# BOTTLE WARMER



## THEVGOD (Dec 26, 2005)

first off i have a 75 single fogger wet shot and i noticed a huge difference in when the bottle is fresh and full to like the 8 or 9th run. i know i need a bottle warmer to make it more consistent and a strong spray all the time= more whp.... can you make one custom? can you find them cheap? specific kits need certain temp.? turn off or leave on the warmer? bleeding line after a night of racing? i dont have a purge, sugg. i get one? thanks


----------



## thestunts200sx (Jul 11, 2005)

Well, I'm not a nitrious expert by any means....but I think the diff. your finding between a fresh bottle compared to later on in use, of so many runs is mainly due to the psi of the bottle.

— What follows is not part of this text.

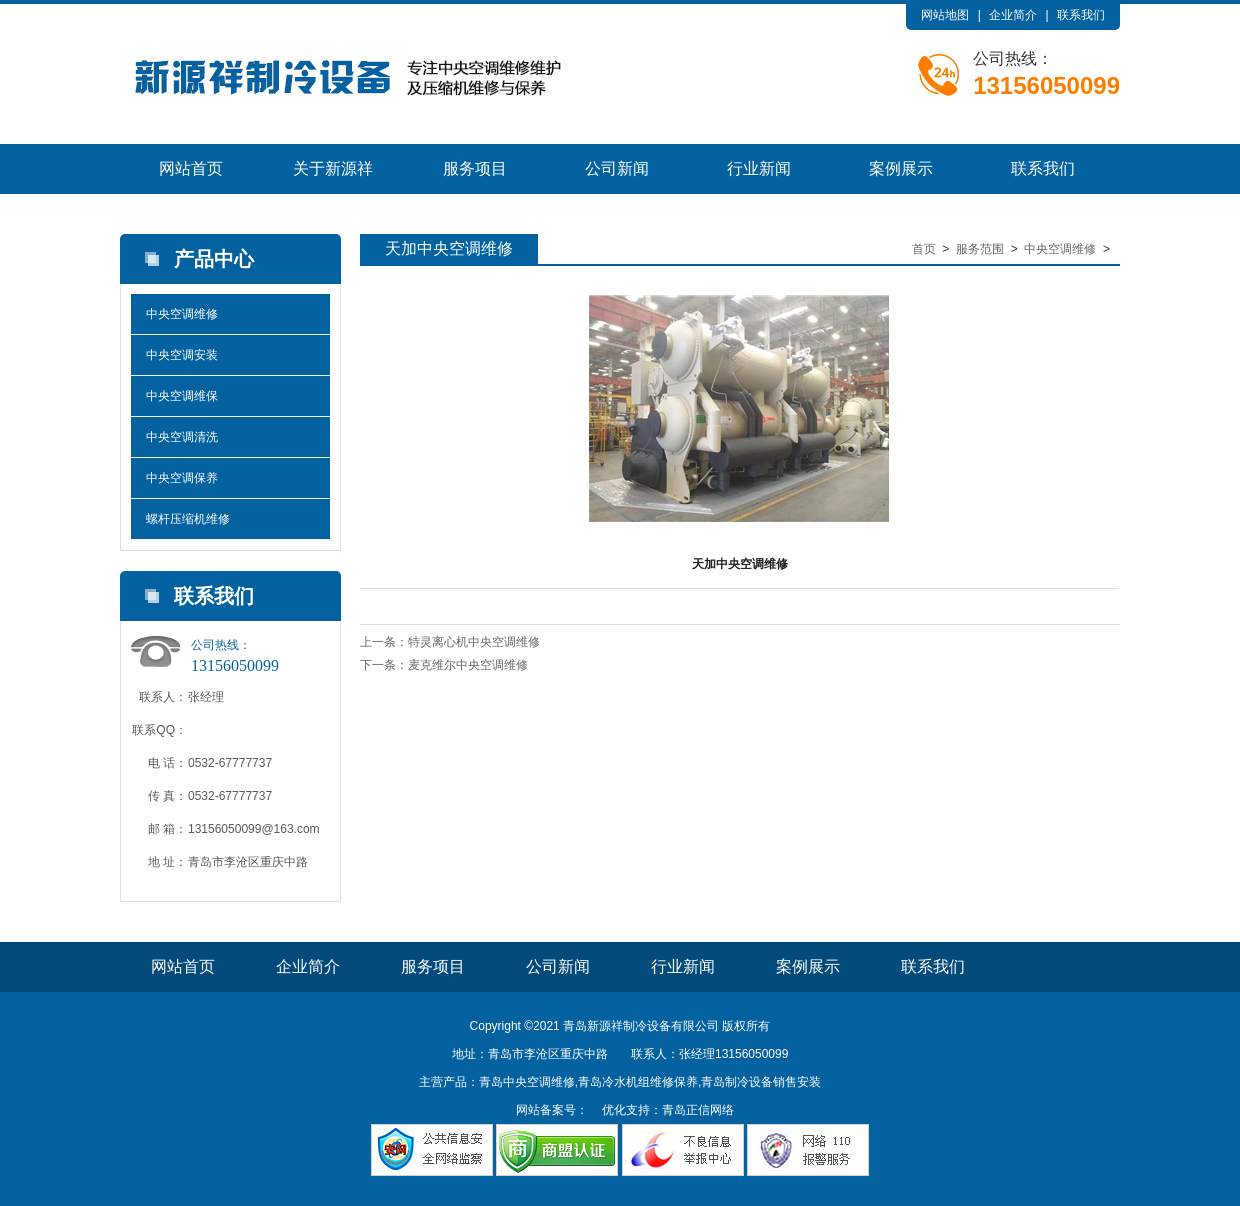 This screenshot has height=1206, width=1240. I want to click on 青岛正信网络, so click(698, 1110).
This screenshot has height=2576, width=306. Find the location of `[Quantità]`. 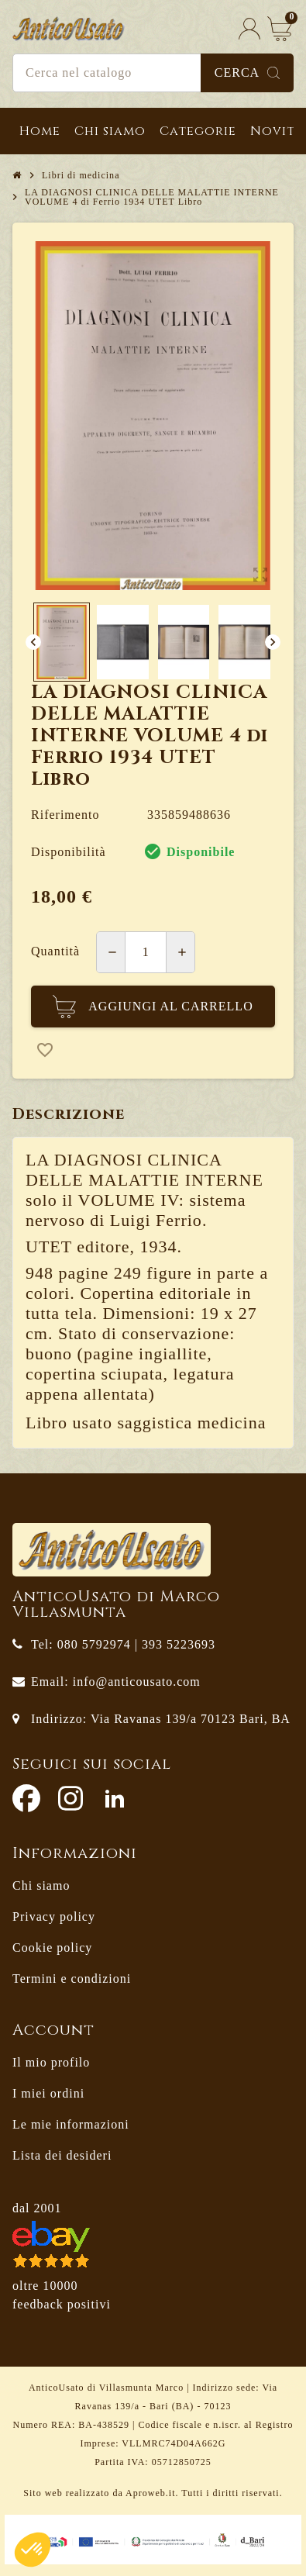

Also, a bottle warmer I dont think is completly neccesary....and third...dont ever go cheap with things that are potentionally dangerous especially nitrious...

P.S. Bleeding the lines I dont think is completely necessary but I wouldnt really know to be honest...is probably a really good idea, But as long as the bottle is shut/off, then whatever is in the lines is already out and you should be safe as long as the bottle is closed off....I think, again, no idea.

take it easy.


----------



## psuLemon (Apr 23, 2003)

get the purge kit and bottle warmer, both will improve teh life of the car and motor as they provide extra safety. Its pretty important to purge teh lines as you will get build up and air in the lines when it sits stagnent for periods of time. This will improve your feel.


----------



## ittamaticstatic (Nov 5, 2003)

bottle heaters are very much a necessity for Nitrous kits. when you bottle is half empty you can still get full pressure with the heating pad. You can find some generic brands around 50-100 bucks.


----------



## asleepz (Feb 24, 2004)

Also I see guys on the real warm days set the bottle out in the sun. I don't know how warm it is in CA right now though.


----------



## ittamaticstatic (Nov 5, 2003)

yeah but with alot of heat outside you wouldnt need more then an hour tops. and if you dont have a pressure guage to check it then I wouldn't recomend either.


----------



## THEVGOD (Dec 26, 2005)

*thanks*

they are going to charge me 130 shipped for the ZEX bottle warmer and the perge kit is another 100 bones so i will ahve to wait and see, maybee shop around a little more..... thanks guys  :thumbup:


----------